Thierry Borstlap wijst er nog op dat de interpretatie van de gepubliceerde macro-economische cijfers afhangt van de fase in de economische conjunctuur. De reacties van de financiële markten op de handelscijfers, bijvoorbeeld, tonen goed aan dat eenzelfde evolutie van de index soms een volledig tegenovergestelde reactie teweegbrengt.
Zo liep het handelstekort in de Verenigde Staten tussen 1984 en 1987. Er werden dus steeds meer goederen geïmporteerd en minder geëxporteerd, waardoor buitenlanders hun tegoeden in dollars zagen stijgen. Vooral met Japan steeg het tekort pijlsnel. Indien het tekort toen groter was dan verwacht, resulteerde dat in een verkoopsdruk op de dollar.
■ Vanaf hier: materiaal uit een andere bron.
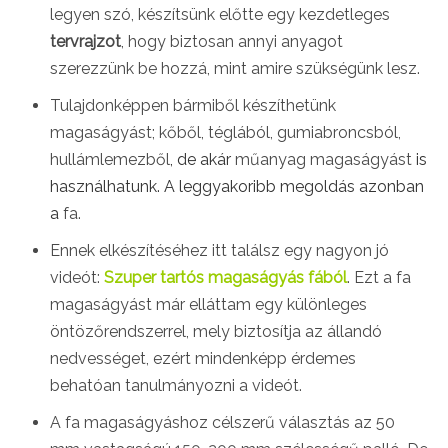
legyen szó, készítsünk előtte egy kezdetleges
tervrajzot
, hogy biztosan annyi anyagot
szerezzünk be hozzá, mint amire szükségünk lesz.
Tulajdonképpen bármiből készíthetünk
magaságyást; kőből, téglából, gumiabroncsból,
hullámlemezből
, de akár
műanyag magaságyást
is
használhatunk.
A leggyakoribb megoldás azonban
a
fa.
Ennek elkészítéséhez itt találsz egy nagyon jó
videót:
Szuper tartós magaságyás fából
. Ezt a fa
magaságyást már elláttam egy különleges
öntözőrendszerrel, mely biztosítja az állandó
nedvességet, ezért mindenképp érdemes
behatóan tanulmányozni a videót.
A fa magaságyáshoz célszerű választás az 50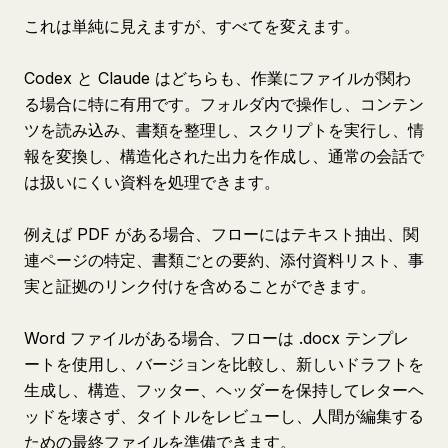
これは単純に見えますが、すべてを変えます。
Codex と Claude はどちらも、作業にファイルが関わ
る場合に特に有用です。フォルダ内で操作し、コンテン
ツを読み込み、書類を整理し、スクリプトを実行し、情
報を変換し、構造化された出力を作成し、通常の会話で
は扱いにくい資料を処理できます。
例えば PDF がある場合、フローにはテキスト抽出、関
連ページの特定、書類ごとの要約、添付資料リスト、事
実と証拠のリンク付けを含めることができます。
Word ファイルがある場合、フローは .docx テンプレ
ートを使用し、バージョンを比較し、新しいドラフトを
生成し、構造、フッター、ヘッダーを保持してレターヘ
ッドを壊さず、タイトルをレビューし、人間が編集する
ための最終ファイルを準備できます。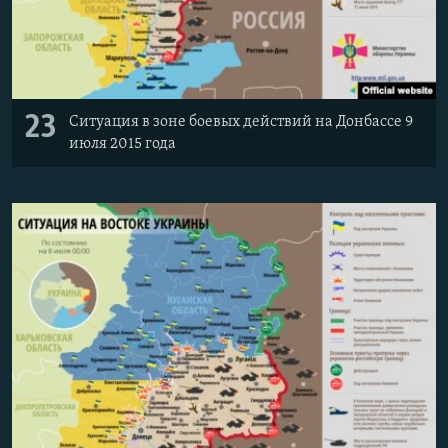
23
Ситуация в зоне боевых действий на Донбассе 9
июля 2015 года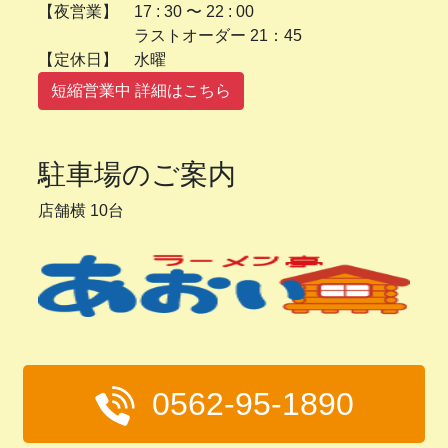
【夜営業】 17 : 30 〜 22 : 00
ラストオーダー 21：45
【定休日】 水曜
短縮営業中 詳細はこちら
駐車場のご案内
店舗横 10台
0562-95-1890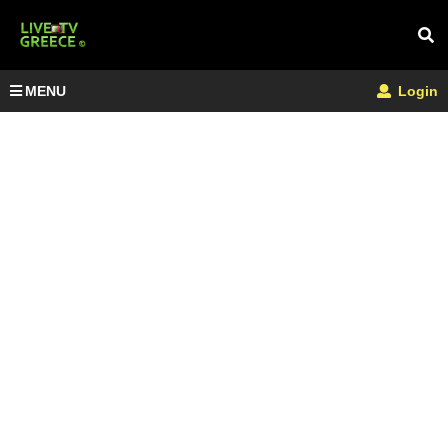
MENU
Login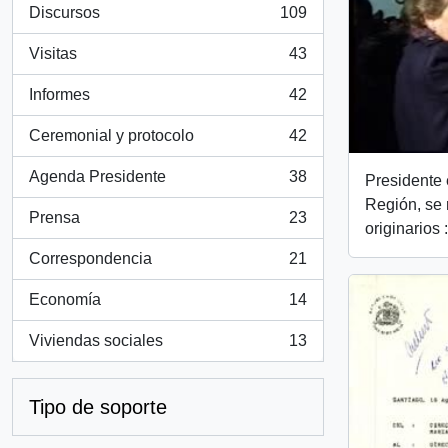
Discursos
109
, 109 resultados
Visitas
43
, 43 resultados
Informes
42
, 42 resultados
Ceremonial y protocolo
42
, 42 resultados
Agenda Presidente
38
Presidente e
, 38 resultados
Región, se
Prensa
23
, 23 resultados
originarios 
Correspondencia
21
, 21 resultados
Economía
14
, 14 resultados
Viviendas sociales
13
, 13 resultados
Tipo de soporte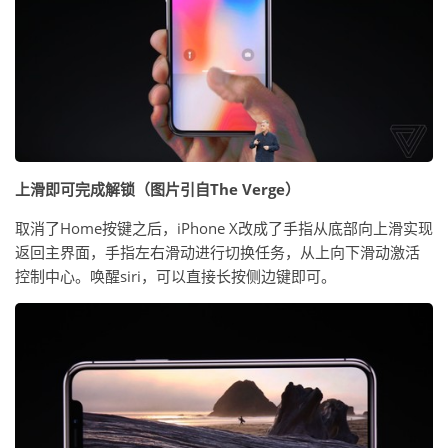
上滑即可完成解锁（图片引自The Verge）
取消了Home按键之后，iPhone X改成了手指从底部向上滑实现
返回主界面，手指左右滑动进行切换任务，从上向下滑动激活
控制中心。唤醒siri，可以直接长按侧边键即可。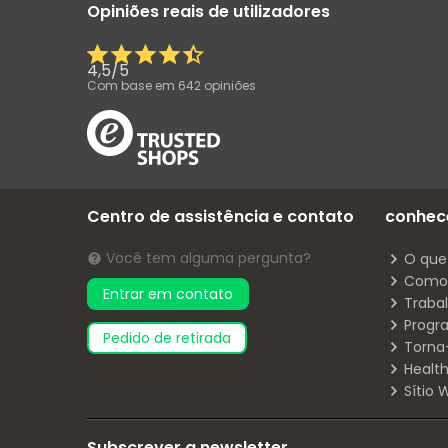
Opiniões reais de utilizadores
4,5
/
5
Com base em
642
opiniões
Centro de assistência e contato
conhec
Você tem alguma pergunta?
O que
Como 
Entrar em contato
Traba
Progr
pedido de retirada
Torna
Health
Sítio
Subscrever a newsletter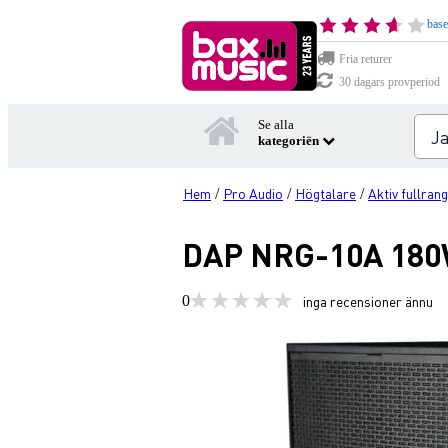
base
Fria returer
30 dagars provperiod
Se alla
kategoriën
Hem
Pro Audio
Högtalare
Aktiv fullran
/
/
/
DAP NRG-10A 180W
0
inga recensioner ännu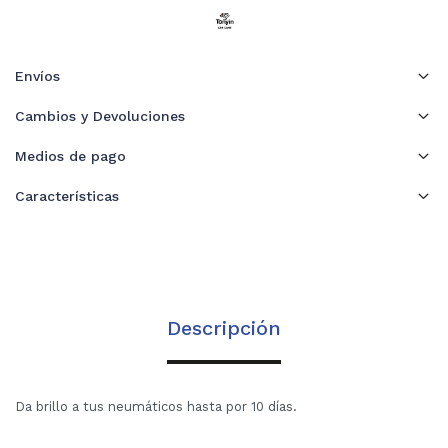
Envíos
Cambios y Devoluciones
Medios de pago
Características
Descripción
Da brillo a tus neumáticos hasta por 10 días.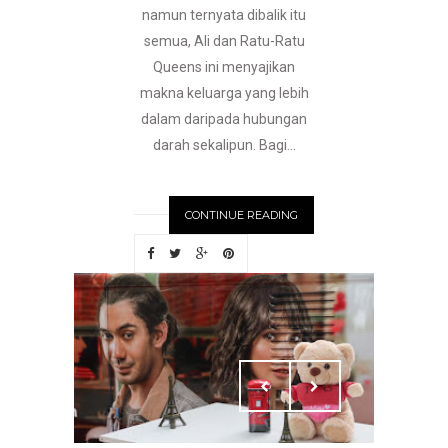
namun ternyata dibalik itu
semua, Ali dan Ratu-Ratu
Queens ini menyajikan
makna keluarga yang lebih
dalam daripada hubungan
darah sekalipun. Bagi...
CONTINUE READING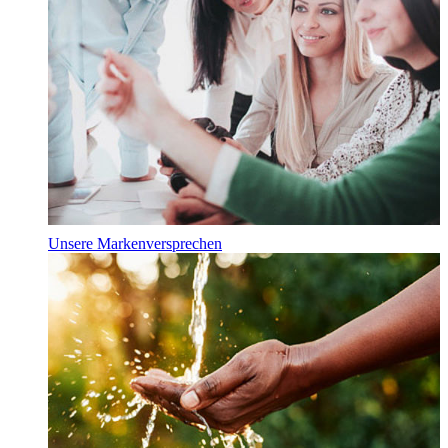
Unsere Markenversprechen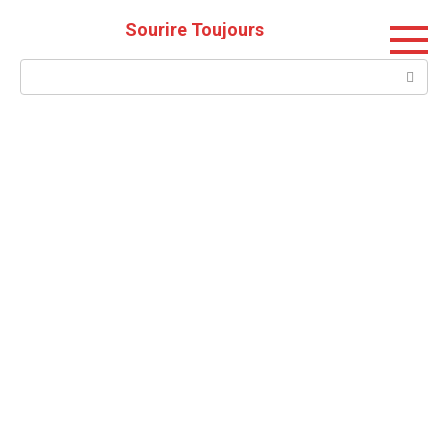
Skip
Sourire Toujours
to
content
Search: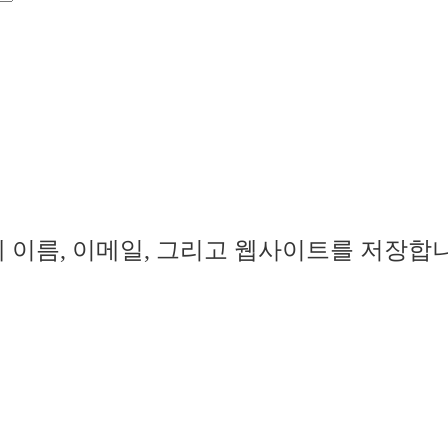
 이름, 이메일, 그리고 웹사이트를 저장합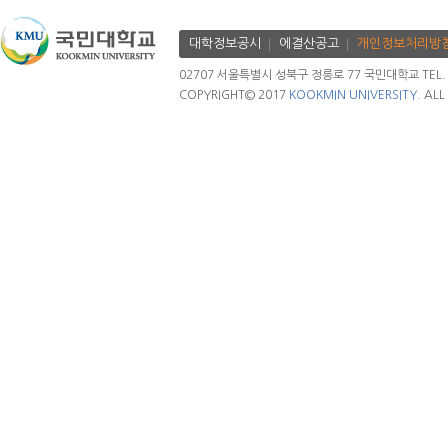
대학정보공시
에결산공고
개인정보처리방
02707 서울특별시 성북구 정릉로 77 국민대학교 TEL. 02.
COPYRIGHT© 2017
KOOKMIN UNIVERSITY.
ALL 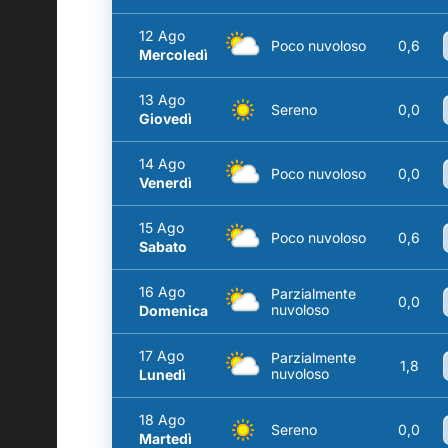
12 Ago
Poco nuvoloso
0,6
Mercoledì
13 Ago
Sereno
0,0
Giovedì
14 Ago
Poco nuvoloso
0,0
Venerdì
15 Ago
Poco nuvoloso
0,6
Sabato
16 Ago
Parzialmente
0,0
nuvoloso
Domenica
17 Ago
Parzialmente
1,8
nuvoloso
Lunedì
18 Ago
Sereno
0,0
Martedì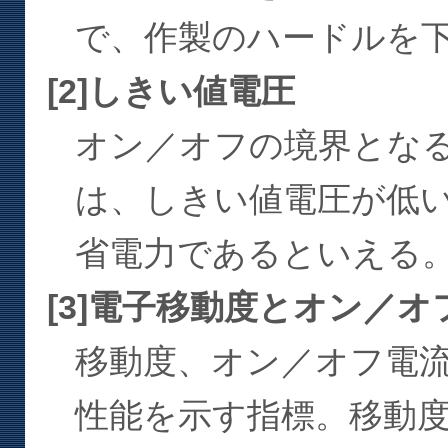
で、作製のハードルを
[2]しきい値電圧
オン／オフの境界とな
は、しきい値電圧が低
省電力であるといえる
[3]電子移動度とオン／オ
移動度、オン／オフ電
性能を示す指標。移動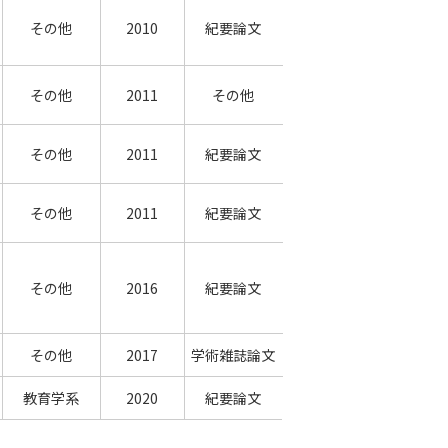
その他
2010
紀要論文
その他
2011
その他
その他
2011
紀要論文
その他
2011
紀要論文
その他
2016
紀要論文
その他
2017
学術雑誌論文
教育学系
2020
紀要論文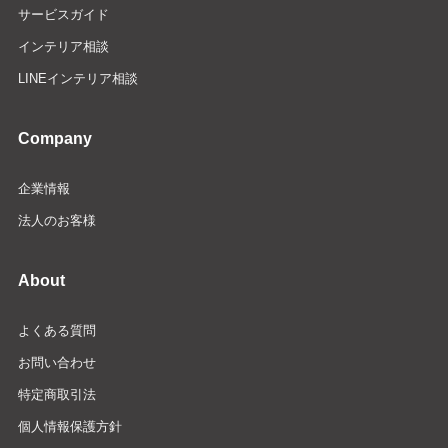
サービスガイド
インテリア相談
LINEインテリア相談
Company
企業情報
法人のお客様
About
よくある質問
お問い合わせ
特定商取引法
個人情報保護方針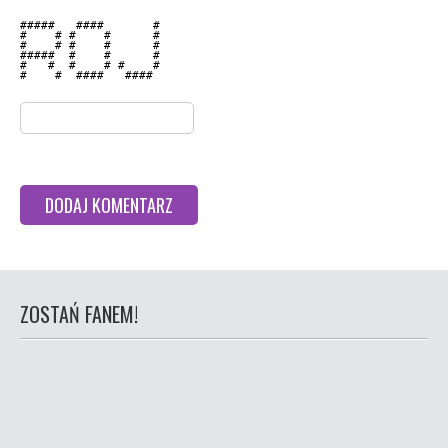
#####   ####       # 

#    # #    #      # 

#    # #    #      # 

#####  #    #      # 

#   #  #    # #    # 

#    #  ####   ####  

ZOSTAŃ FANEM!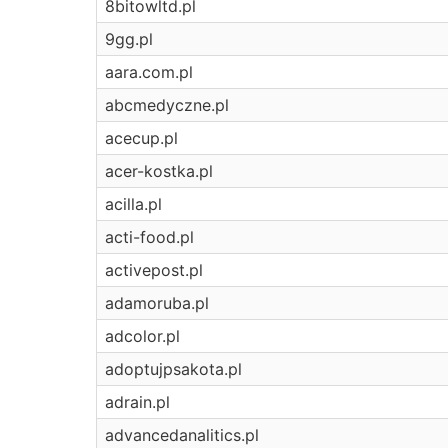
8bitowltd.pl
9gg.pl
aara.com.pl
abcmedyczne.pl
acecup.pl
acer-kostka.pl
acilla.pl
acti-food.pl
activepost.pl
adamoruba.pl
adcolor.pl
adoptujpsakota.pl
adrain.pl
advancedanalitics.pl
Vanaf 1988 daalde het tekort op de handelsbalans waardoor het effect van verschillen tussen de verwachte en de reële cijfers op de dollar afnam. In 1993, toen de Verenigde Staten uit een recessie kwamen, werden de handelsbalanscijfers zelfs pervers geïnterpreteerd. Een hoger tekort werd toen aanzien als een teken dat de economie aantrok en was positief voor de dollarkoers.
Tot begin 1995 nam het tekort op de handelsbalans voortdurend toe. Nadien daalde het weer. Op deze nieuwe daling volgde toen een stijging van de Amerikaanse dollar. “Hoewel het handelstekort met Japan sterk gedaald is, wordt dat met China nu steeds belangrijker. Een situatie die nu al gevolgen heeft op de wisselmarkten,” aldus nog de beleggingsadviseur van het Gemeentekrediet.